Stored data entries:
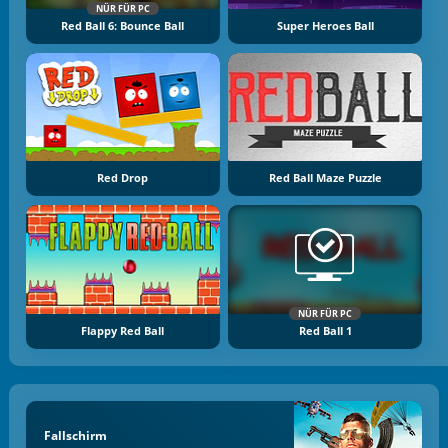
NÜR FÜR PC
Red Ball 6: Bounce Ball
Super Heroes Ball
Red Drop
Red Ball Maze Puzzle
NÜR FÜR PC
Flappy Red Ball
Red Ball 1
Fallschirm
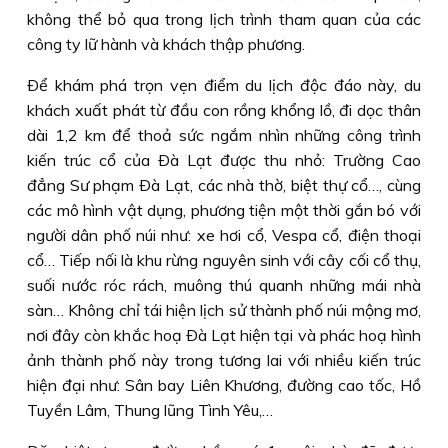
không thể bỏ qua trong lịch trình tham quan của các
công ty lữ hành và khách thập phương.
Ðể khám phá trọn vẹn điểm du lịch độc đáo này, du
khách xuất phát từ đầu con rồng khổng lồ, đi dọc thân
dài 1,2 km để thoả sức ngắm nhìn những công trình
kiến trúc cổ của Ðà Lạt được thu nhỏ: Trường Cao
đẳng Sư phạm Ðà Lạt, các nhà thờ, biệt thự cổ…, cùng
các mô hình vật dụng, phương tiện một thời gắn bó với
người dân phố núi như: xe hơi cổ, Vespa cổ, điện thoại
cổ… Tiếp nối là khu rừng nguyên sinh với cây cối cổ thụ,
suối nước róc rách, muông thú quanh những mái nhà
sàn… Không chỉ tái hiện lịch sử thành phố núi mộng mơ,
nơi đây còn khắc hoạ Ðà Lạt hiện tại và phác hoạ hình
ảnh thành phố này trong tương lai với nhiều kiến trúc
hiện đại như: Sân bay Liên Khương, đường cao tốc, Hồ
Tuyền Lâm, Thung lũng Tình Yêu,…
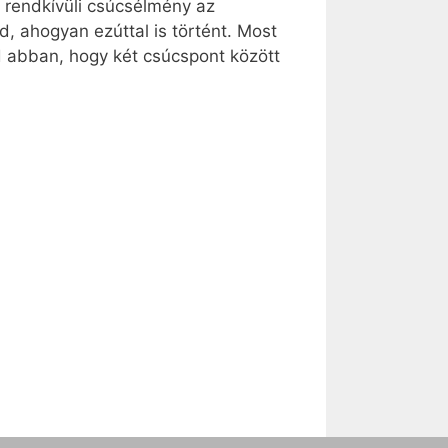
a rendkívüli csúcsélmény az
d, ahogyan ezúttal is történt. Most
d abban, hogy két csúcspont között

### TASK ITEM
A complete answer gives every line of the data that includes "thành".

### REPLY
sàn… Không chỉ tái hiện lịch sử thành phố núi mộng mơ,
ảnh thành phố này trong tương lai với nhiều kiến trúc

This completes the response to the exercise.